Form and Characteristics of Orthodox Worship


The Work of the People

The main Sunday morning worship service of an Orthodox Church is called the Divine Liturgy. The term Liturgy means “work of the people.” Participation is the key word here. The whole congregation is active in worship, even the children. As such, the Liturgy is the common act of prayer, worship, teaching, and communion of all those who constitute the Church. In the Liturgy we participate, by grace, in the life of Christ.  We thereby come to know Christ in us, the hope of glory.  What happened almost 2000 years ago becomes vital and alive and contemporary to us in the Liturgy. 

The Church's liturgical, festal and sacramental worship gathers God's People into a united community which:

  • affirms its common faith in God's transforming love for us;
  • shares its faith and fears, joys and sorrows through fellowship; and 
  • publicly proclaims the Good News of Jesus Christ while rendering thanks to God for His many blessings.


The Liturgical Cycle

The Church posseses a cycle of worship services which:

  • revolves around the celebration of the Church's most important service, the Eucharistic Divine Liturgy;
  • enables us to set aside a certain portion of each day to praise and thank God, and
  • serves as a constant reminder that in all things, God must be glorified.


The Most Comonly Celebrated Liturgical Services Include:

The Divine Liturgy

The Divine Liturgy, during which the faithful gather to hear the Word of God and to receive the Body and Blood of Jesus Christ, is the highlight of the Church's worship. All worship finds its reference point in the Eucharistic Liturgy.

Compline and Nocturns

These night services serve as reminders that God must be praised at all times. Nocturns (the Midnight Service) are rarely served in parish settings.

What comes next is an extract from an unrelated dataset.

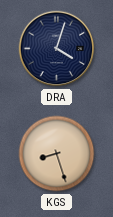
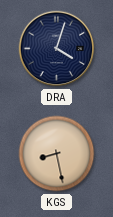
KGS: 8:27 -> 8:28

Begins the liturgical day. This evening service reminds us of the coming of Christ in the world as the "Light who enlightens all" and relates the most important elements of God's plan for the Salvation of His people. 

Matins (Orthros)

This is the Church's morning service. At Matins, we: 

  • proclaim the glory of Jesus Christ
  • learn, through the various hymns, more about God's plan for His people
  • prepare most directly for the celebration of the Divine Liturgy

The Hours

Are short services consisting of prayers and readings primarily taken from the Old Testament book of Psalms. There are four Hours:

  • The First Hour (6AM) is often celebrated after Matins
  • The Third (9AM) and Sixth Hours (Noon) are often prayed before the Divine Liturgy
  • The Ninth Hour (3PM) may be celebrated before Vespers

Each of the Hours carries with it a particular theme, thereby reminding us of the many deeds Jesus Christ accomplished for our salvation.

Othe lesser Hours called the Mesoria or Inter-Hours and the Typica my be served during the Fasts.